– Ты знаешь, где она… да?
Он, опять не ответив, сворачивает за угол. Мы переходим в другое крыло, поменьше, но вскоре останавливаемся. Впереди темнеет старая дверь с табличкой «Архив». Пальцы Джона берутся за круглую медную ручку.
– Эй, ты… язык проглотил?
Я все больше начинаю нервничать и подхожу поближе, но, неожиданно обернувшись, Джон просит:
– Не входи.
Он открывает дверь и переступает порог. Я, как и обычно, не слушаю. Высовываюсь, заглядываю через его плечо, не забыв напутствовать:
– Еще поводок мне купи, раскомандовался, что за…
В нос бьет запах залежавшейся бумаги и книжной пыли: он нравился мне в детстве, в приютской библиотеке, а еще, наверное, так пахло в обиталище библиотекаря Сильверстоуна. Но сейчас этот запах – не более чем просто первое впечатление. И совсем не самое острое.
Пустое помещение, пол которого завален старыми газетами. Тяжелые шкафы у стен. Несколько массивных столов и этажерок. И…
С кованой люстры свешивается веревка, которая заканчивается петлей. В петле…

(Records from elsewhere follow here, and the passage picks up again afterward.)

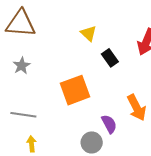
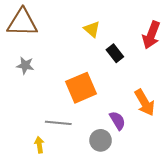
gray star: (22, 66) -> (25, 65), turned -30
gray line: (23, 115) -> (58, 123), moved

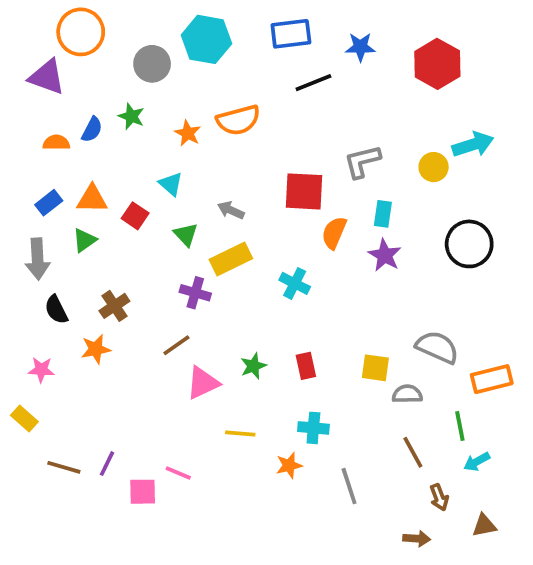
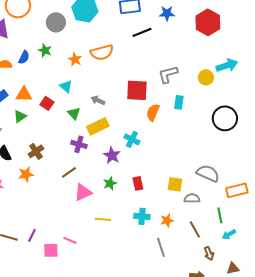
purple star: (385, 255) -> (112, 155), moved
orange star: (289, 465) -> (167, 220), moved

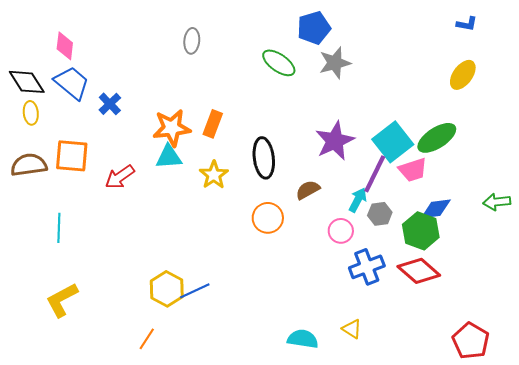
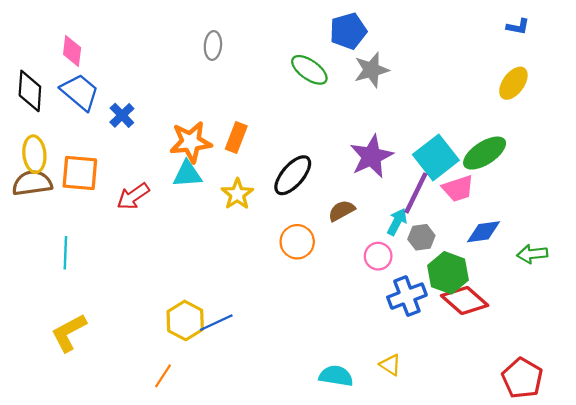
black diamond: (27, 82) -> (30, 91), turned 36
yellow ellipse: (31, 113) -> (34, 154), moved, size x1.4
black ellipse: (264, 158) -> (293, 175), turned 48
green arrow: (497, 202) -> (532, 254), moved
green hexagon: (421, 231) -> (448, 273), moved

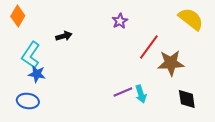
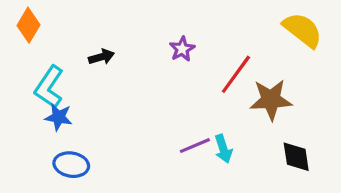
purple star: (120, 21) -> (182, 49), moved
blue ellipse: (28, 101) -> (71, 165), moved

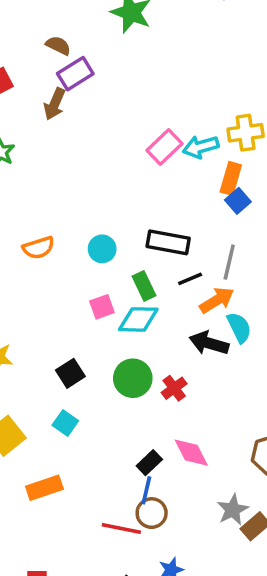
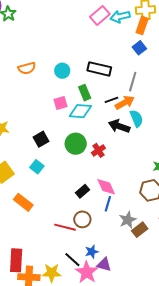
orange rectangle: (231, 178) -> (142, 25), moved
black line: (190, 279) -> (111, 100), moved
orange rectangle: (44, 488) -> (23, 202), turned 54
blue line: (146, 490) -> (108, 204), moved

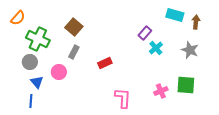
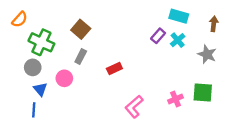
cyan rectangle: (175, 15) -> (179, 16), moved
cyan cross: (156, 48) -> (178, 40), moved
pink L-shape: (123, 98) -> (134, 107), turned -135

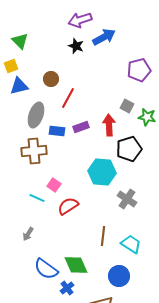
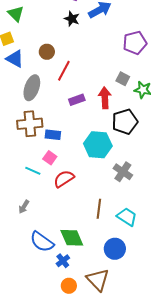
blue triangle: (19, 86) -> (15, 59), turned 42
blue rectangle: (57, 131) -> (53, 135), moved

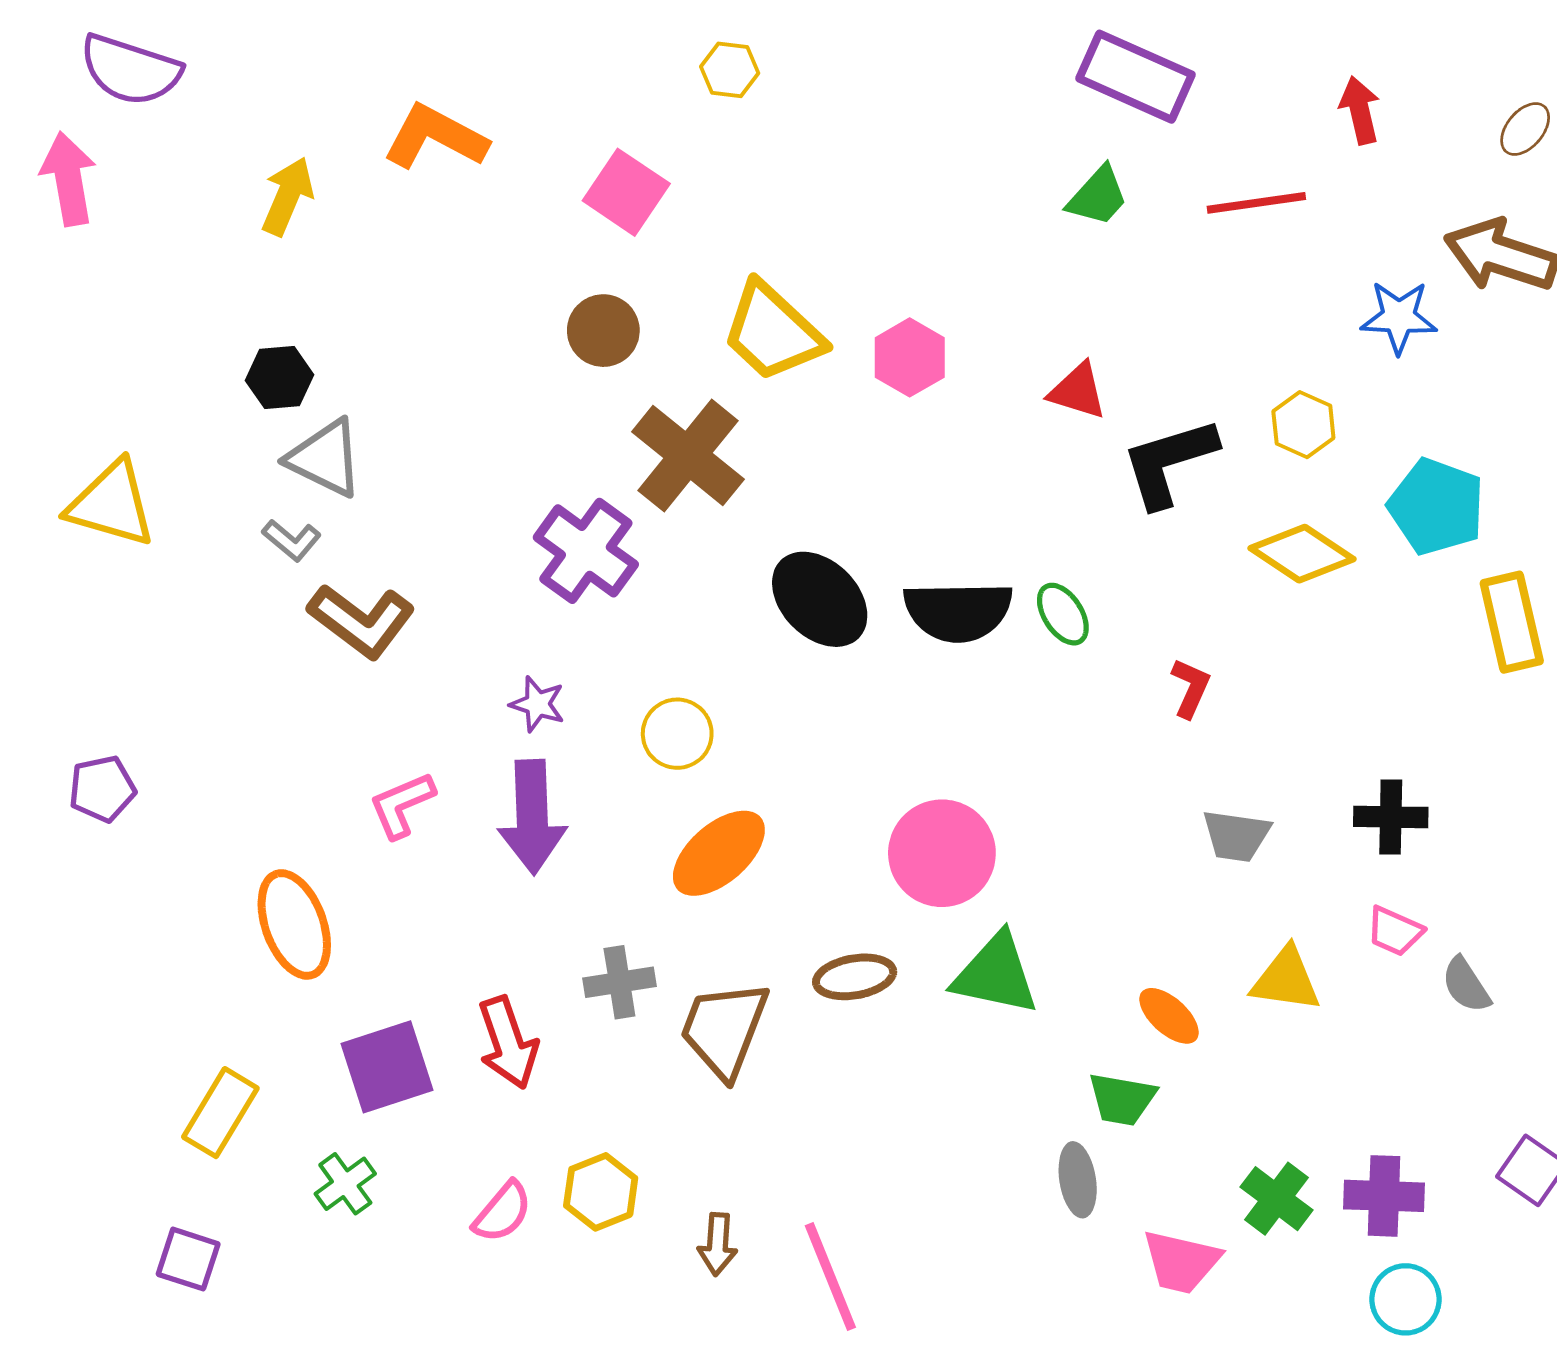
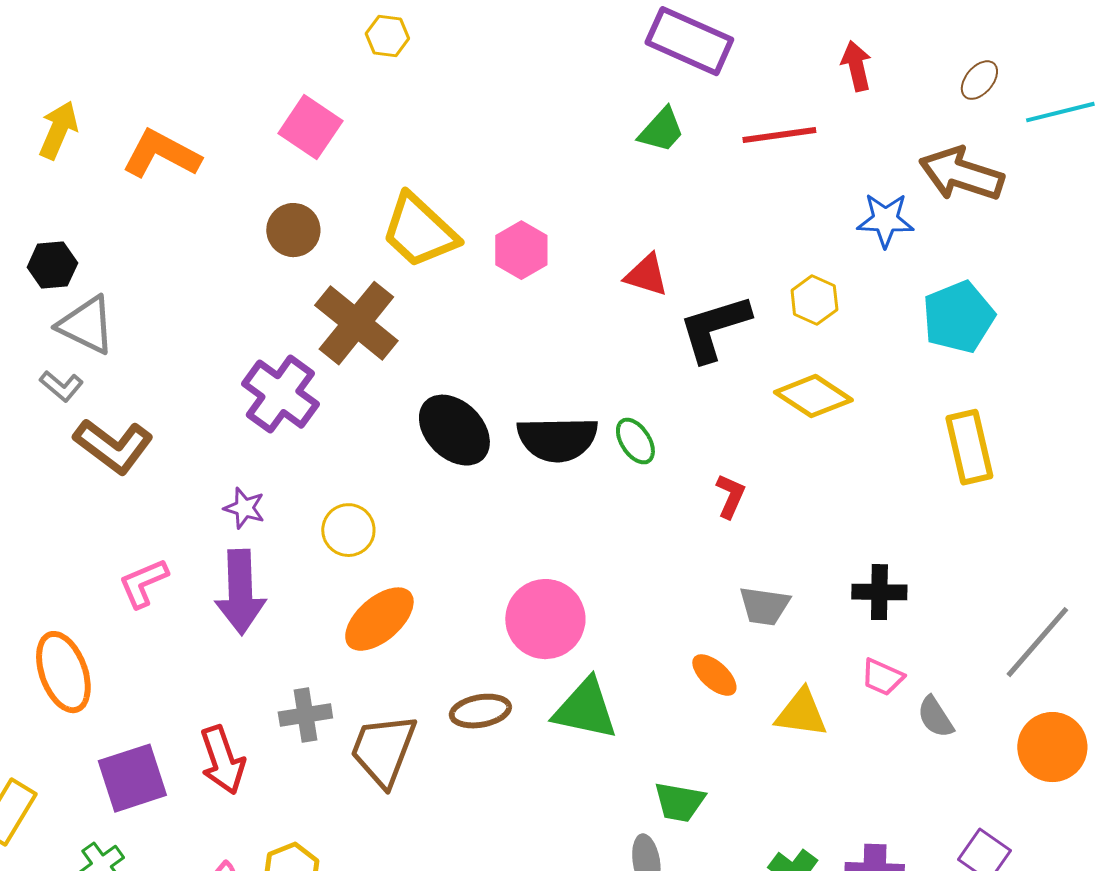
orange L-shape: (435, 137) -> (161, 154), moved
cyan pentagon: (1436, 507) -> (958, 317), moved, turned 30
orange ellipse: (1169, 1016) -> (714, 675), moved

Джон отталкивает меня, выставляя обратно в коридор, и закрывает дверь. Я не рвусь назад. Приваливаюсь к стене, жмурюсь, борюсь с подступающей тошнотой. Перед глазами по-прежнему посиневшее лицо Вэнди – именно его я успела рассмотреть. Господи… она даже не забыла накрасить губы… Что за чушь?
– Джон…
Почему именно сегодня? Когда все изменилось, когда столько новых планов и надежд, когда мы встретили первый рассвет, ошметки которого вырвали у тьмы из зубов?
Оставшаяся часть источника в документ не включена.